Birthday Bubbles and the Banks Peninsula

Last Wednesday was Sandie’s
birthday.  As Weds evenings are sacred to
her dance group and watching Lost, we
decided to celebrate on the Tuesday.  We
went to a restaurant that was new to us for dinner: it advertises itself as ‘Mediterranean’
and is a mix of southern Spanish, Greek and Moroccan food and drink. Ian was
delighted to be able to sample favourites (chilled sherry, Rioja and gazpacho)
which are not common in New Zealand, while Sandie really enjoyed her cheese flambéed
in Ouzo!  From there we went to St James
Theatre and saw a production of Miss
, which we hadn’t managed to see while in London. Needless to say,
there were ‘bubbles’ (kiwispeak for sparkling wine) in the interval, and we finished
off the evening at a smart cocktail bar. Wednesday was an ‘ordinary’ working
day, but Sandie got a delightful surprise when a bouquet of flowers was
delivered to the office – sent by our children in England.   
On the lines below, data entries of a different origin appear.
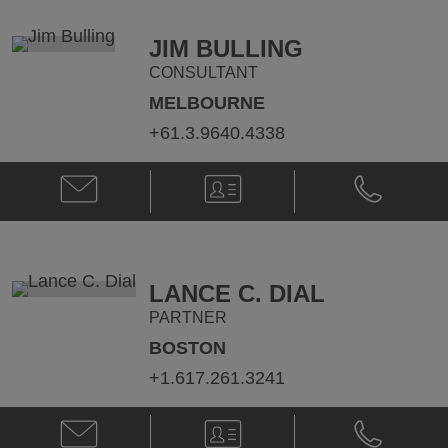
cameron.abbott@klgates.com
+61.3.9640.
JIM BULLING
CONSULTANT
MELBOURNE
+61.3.9640.4338
Email
V-
Phone
Jim
Card
Jim
Bulling
Bulling
@
@
jim.bulling@klgates.com
+61.3.9640.
LANCE C. DIAL
PARTNER
BOSTON
+1.617.261.3241
Email
V-
Phone
Lance
Card
Lance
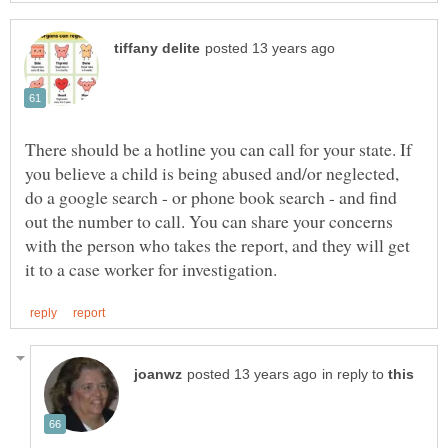
There should be a hotline you can call for your state. If
you believe a child is being abused and/or neglected,
do a google search - or phone book search - and find
out the number to call. You can share your concerns
with the person who takes the report, and they will get
in reply to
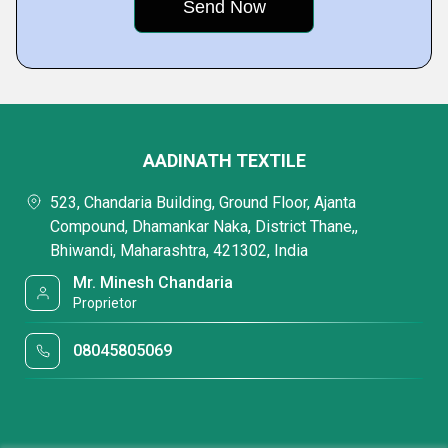
AADINATH TEXTILE
523, Chandaria Building, Ground Floor, Ajanta
Compound, Dhamankar Naka, District Thane,,
Bhiwandi, Maharashtra, 421302, India
Mr. Minesh Chandaria
Proprietor
08045805069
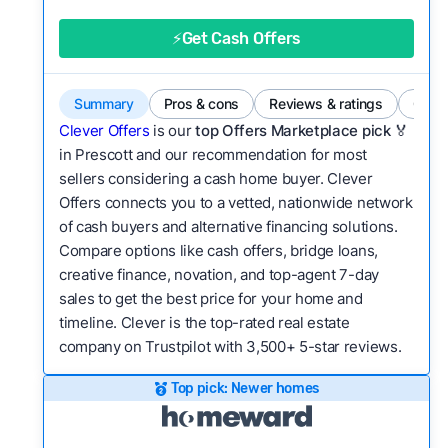
good value relative to others in the same
category?
⚡Get Cash Offers
Bridge Loan
Flexibility:
Is the service flexible enough to suit
a variety of customer needs and situations?
Summary
Pros & cons
Reviews & ratings
Comp
We continually refresh existing data, add new
Clever Offers
is our
top Offers Marketplace pick 🏅
companies to our library, and look for new ways
in Prescott and our recommendation for most
sellers considering a cash home buyer. Clever
to make our pages more useful.
See our full
Offers connects you to a vetted, nationwide network
methodology.
of cash buyers and alternative financing solutions.
Compare options like cash offers, bridge loans,
creative finance, novation, and top-agent 7-day
sales to get the best price for your home and
timeline. Clever is the top-rated real estate
company on Trustpilot with 3,500+ 5-star reviews.
Top pick: Newer homes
At the weekend we were off again,
back to the South Island.  The Banks
Peninsula is close to Christchurch, and is a rugged area of hills, valleys and
harbour formed by volcanic eruptions six million years ago. It’s the last place
in New Zealand that we had never visited and wanted to see, so at the weekend
we took the opportunity to go there. We flew to Christchurch very early on
Saturday morning, picked up a hire car, and set off. It’s about 50 miles from
the airport to the main town, Akaroa, which is on the shore of the long inlet
of Akaroa Harbour. From the volcanic crater rim we got great views down on to
the harbour, and reached the town itself in time to catch the 11 o’clock


This took us up the harbour past
the towering cliffs of volcanic rock and out into the ocean. We were looking
for wildlife, and got a glimpse of rare white-flippered penguins and Hector’s
dolphins, which are the smallest in the world and only found here. We were also
followed by a friendly albatross, swooping and gliding along the crests of the
waves. After two hours we returned to the jetty, by which time the sun had
broken through and the rest of the day turned out to be warm and sunny.
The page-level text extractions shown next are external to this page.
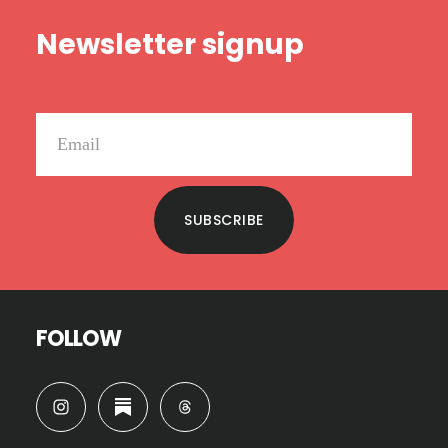
Footer
Newsletter signup
SUBSCRIBE
FOLLOW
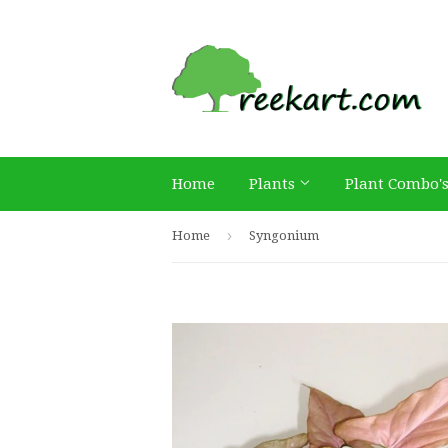
Home
Plants
Plant Combo'
›
Home
Syngonium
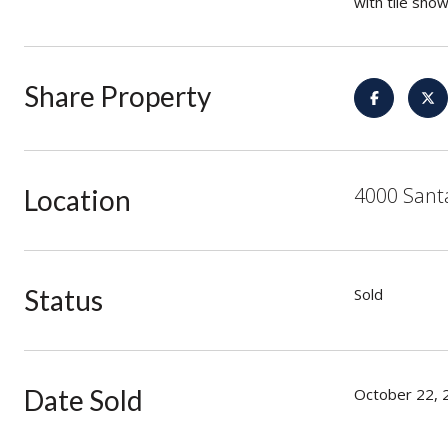
with tile sho
Share Property
4000 Sant
Location
Status
Sold
Date Sold
October 22, 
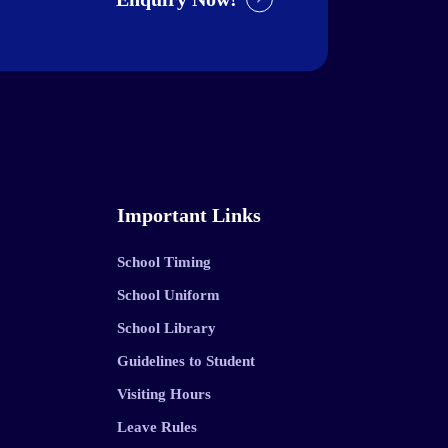
Important Links
School Timing
School Uniform
School Library
Guidelines to Student
Visiting Hours
Leave Rules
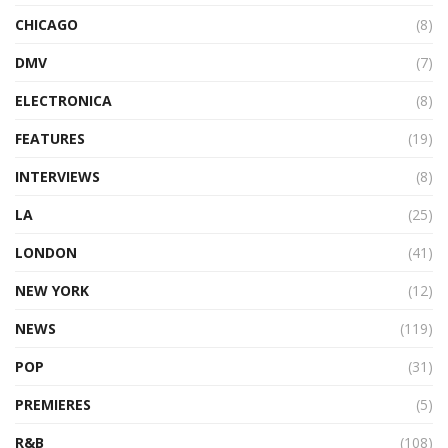
CHICAGO
(8)
DMV
(7)
ELECTRONICA
(8)
FEATURES
(19)
INTERVIEWS
(8)
LA
(25)
LONDON
(41)
NEW YORK
(12)
NEWS
(119)
POP
(31)
PREMIERES
(5)
R&B
(108)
We explored the town a bit. It
was one of the earliest settlements, with both French and English colonists,
and still has some French heritage. It is also a holiday resort, and there were
lots of bars and restaurants catering for visitors, even though it was out of
the main season. We went for a walk out of the town and up the hill behind,
where we got some further spectacular views of the harbour and surrounding area.
We returned in time to watch the sunset from a waterfront bar. Later we went to
the tiny cinema (two screens – ours had 17 seats!), which is run by an enthusiast
from Edinburgh.  We saw ‘Nowhere Boy’
(based on the early life of John Lennon).


On Sunday we headed over the
hills and visited two of the bays on the outer rim of the peninsula. One was
Long Bay, where we followed a stream down to the beach, and were mobbed by a
tiny bird called a fantail. Apparently (we were told by a farmer) they are
after the insects that people disturb when they walk about. The road down to
this bay was the most exciting part, being steep, winding and unsealed.


From there we drove along the
Summit Road, which runs the length of the peninsula, following the rim of the
crater, and down to Pigeon Bay. The road was easier, and at the end we did a
5-mile walk along the side of the bay to the headland (Wakaroa Point). The walk
itself was interesting, with lots of good views and unusual rock formations,
but at the end we were able to see the incredible sea cliffs formed from the
multilayered and multicoloured volcanic rock. We had the entire walk to
ourselves, and it was certainly a great experience.


Then it was time to head back to the airport, stopping
to take photos of the sun setting behind low clouds on the crater rim and to
slake our thirsts at a quirky Kiwi pub on the way. We were glad we had seen the
Banks Peninsula, and regretted that we hadn’t visited it earlier.